(Brief): Produce a faithful copy of the data, one that leaves out the pictures.

(Data section):
══════════════════════════════
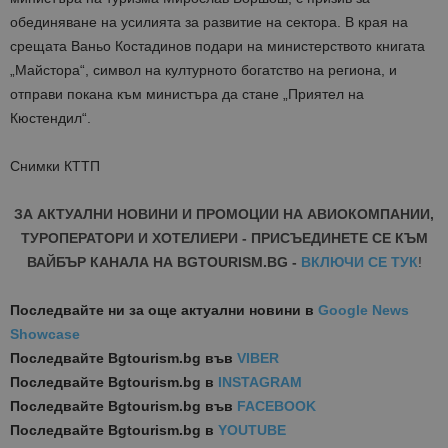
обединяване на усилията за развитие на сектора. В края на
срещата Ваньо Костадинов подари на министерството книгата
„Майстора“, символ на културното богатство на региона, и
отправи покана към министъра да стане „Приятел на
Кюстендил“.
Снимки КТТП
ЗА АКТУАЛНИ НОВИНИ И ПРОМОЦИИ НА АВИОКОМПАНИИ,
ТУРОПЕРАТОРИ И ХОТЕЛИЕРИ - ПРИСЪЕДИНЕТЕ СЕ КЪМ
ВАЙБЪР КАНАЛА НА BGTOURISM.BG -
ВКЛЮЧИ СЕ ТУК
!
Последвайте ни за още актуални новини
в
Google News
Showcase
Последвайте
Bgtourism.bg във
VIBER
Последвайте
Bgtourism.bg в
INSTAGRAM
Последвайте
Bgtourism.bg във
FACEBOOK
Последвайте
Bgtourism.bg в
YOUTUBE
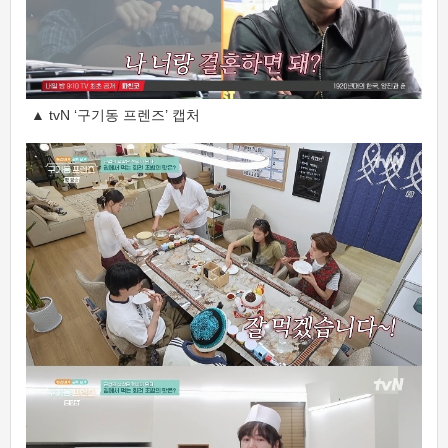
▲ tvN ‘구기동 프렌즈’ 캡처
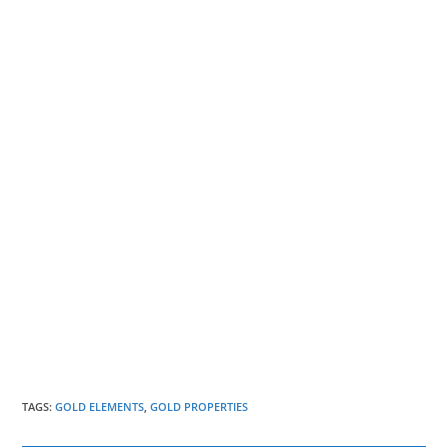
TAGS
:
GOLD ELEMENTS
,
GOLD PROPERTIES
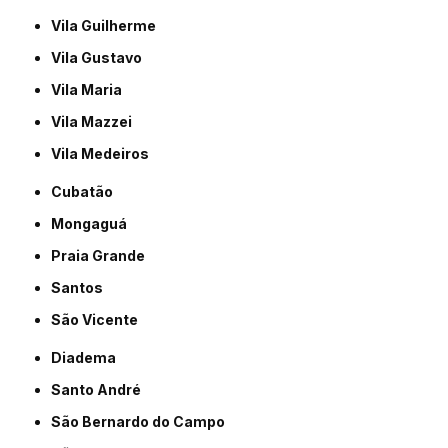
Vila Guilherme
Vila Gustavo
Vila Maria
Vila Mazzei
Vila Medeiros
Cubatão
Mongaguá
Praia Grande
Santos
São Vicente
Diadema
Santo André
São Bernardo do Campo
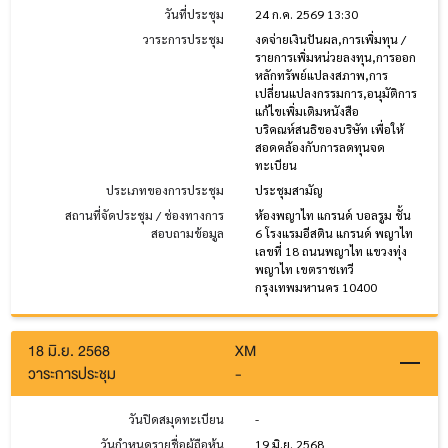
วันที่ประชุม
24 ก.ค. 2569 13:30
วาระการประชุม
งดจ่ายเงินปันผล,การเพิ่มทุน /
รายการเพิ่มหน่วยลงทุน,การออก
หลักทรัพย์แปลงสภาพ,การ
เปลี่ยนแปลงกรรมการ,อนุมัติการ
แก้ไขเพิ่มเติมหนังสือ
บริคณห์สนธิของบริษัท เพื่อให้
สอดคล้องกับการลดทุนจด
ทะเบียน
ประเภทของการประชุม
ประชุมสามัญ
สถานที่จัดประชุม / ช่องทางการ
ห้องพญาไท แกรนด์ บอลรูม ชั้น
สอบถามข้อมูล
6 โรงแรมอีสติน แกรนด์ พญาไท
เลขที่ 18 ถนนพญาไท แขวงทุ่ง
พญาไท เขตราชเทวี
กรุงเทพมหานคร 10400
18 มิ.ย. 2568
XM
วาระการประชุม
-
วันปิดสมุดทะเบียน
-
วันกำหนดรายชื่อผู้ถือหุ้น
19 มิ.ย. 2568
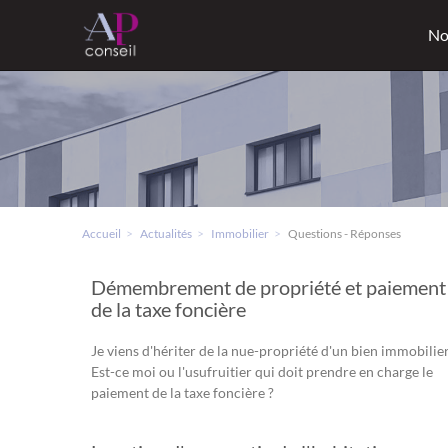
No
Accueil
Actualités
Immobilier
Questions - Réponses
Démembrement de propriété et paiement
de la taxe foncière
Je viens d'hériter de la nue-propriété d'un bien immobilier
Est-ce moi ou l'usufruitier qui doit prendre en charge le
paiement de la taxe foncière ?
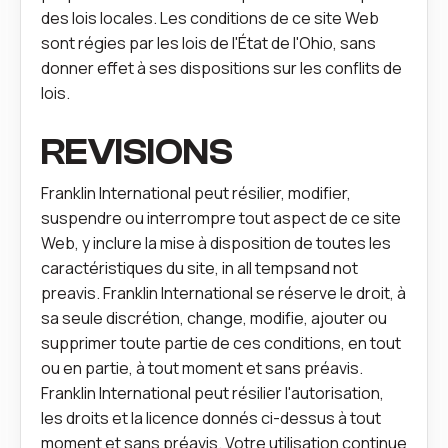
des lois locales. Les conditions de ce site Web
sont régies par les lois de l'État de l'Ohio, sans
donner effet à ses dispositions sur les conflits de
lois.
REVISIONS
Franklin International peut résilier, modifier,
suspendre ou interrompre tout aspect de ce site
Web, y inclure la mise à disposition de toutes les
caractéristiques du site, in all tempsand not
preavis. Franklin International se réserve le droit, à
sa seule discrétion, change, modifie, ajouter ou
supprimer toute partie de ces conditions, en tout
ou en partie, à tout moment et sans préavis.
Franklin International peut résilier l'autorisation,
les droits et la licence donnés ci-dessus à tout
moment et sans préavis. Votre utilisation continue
══════════════════════════════
(Task result):
обединяване на усилията за развитие на сектора. В края на
срещата Ваньо Костадинов подари на министерството книгата
„Майстора“, символ на културното богатство на региона, и
отправи покана към министъра да стане „Приятел на
Кюстендил“.
Снимки КТТП
ЗА АКТУАЛНИ НОВИНИ И ПРОМОЦИИ НА АВИОКОМПАНИИ,
ТУРОПЕРАТОРИ И ХОТЕЛИЕРИ - ПРИСЪЕДИНЕТЕ СЕ КЪМ
ВАЙБЪР КАНАЛА НА BGTOURISM.BG -
ВКЛЮЧИ СЕ ТУК
!
Последвайте ни за още актуални новини
в
Google News
Showcase
Последвайте
Bgtourism.bg във
VIBER
Последвайте
Bgtourism.bg в
INSTAGRAM
Последвайте
Bgtourism.bg във
FACEBOOK
Последвайте
Bgtourism.bg в
YOUTUBE
▲ tvN ‘구기동 프렌즈’ 캡처
TAGS
:
GOLD ELEMENTS
,
GOLD PROPERTIES
Vila Guilherme
Vila Gustavo
Vila Maria
Vila Mazzei
Vila Medeiros
Cubatão
Mongaguá
Praia Grande
Santos
São Vicente
Diadema
Santo André
São Bernardo do Campo
วันที่ประชุม
24 ก.ค. 2569 13:30
วาระการประชุม
งดจ่ายเงินปันผล,การเพิ่มทุน /
รายการเพิ่มหน่วยลงทุน,การออก
หลักทรัพย์แปลงสภาพ,การ
เปลี่ยนแปลงกรรมการ,อนุมัติการ
แก้ไขเพิ่มเติมหนังสือ
บริคณห์สนธิของบริษัท เพื่อให้
สอดคล้องกับการลดทุนจด
ทะเบียน
ประเภทของการประชุม
ประชุมสามัญ
สถานที่จัดประชุม / ช่องทางการ
ห้องพญาไท แกรนด์ บอลรูม ชั้น
สอบถามข้อมูล
6 โรงแรมอีสติน แกรนด์ พญาไท
เลขที่ 18 ถนนพญาไท แขวงทุ่ง
พญาไท เขตราชเทวี
กรุงเทพมหานคร 10400
18 มิ.ย. 2568
XM
วาระการประชุม
-
วันปิดสมุดทะเบียน
-
วันกำหนดรายชื่อผู้ถือหุ้น
19 มิ.ย. 2568
No
Accueil
Actualités
Immobilier
Questions - Réponses
Démembrement de propriété et paiement
de la taxe foncière
Je viens d'hériter de la nue-propriété d'un bien immobilier
Est-ce moi ou l'usufruitier qui doit prendre en charge le
paiement de la taxe foncière ?
des lois locales. Les conditions de ce site Web
sont régies par les lois de l'État de l'Ohio, sans
donner effet à ses dispositions sur les conflits de
lois.
REVISIONS
Franklin International peut résilier, modifier,
suspendre ou interrompre tout aspect de ce site
Web, y inclure la mise à disposition de toutes les
caractéristiques du site, in all tempsand not
preavis. Franklin International se réserve le droit, à
sa seule discrétion, change, modifie, ajouter ou
supprimer toute partie de ces conditions, en tout
ou en partie, à tout moment et sans préavis.
Franklin International peut résilier l'autorisation,
les droits et la licence donnés ci-dessus à tout
moment et sans préavis. Votre utilisation continue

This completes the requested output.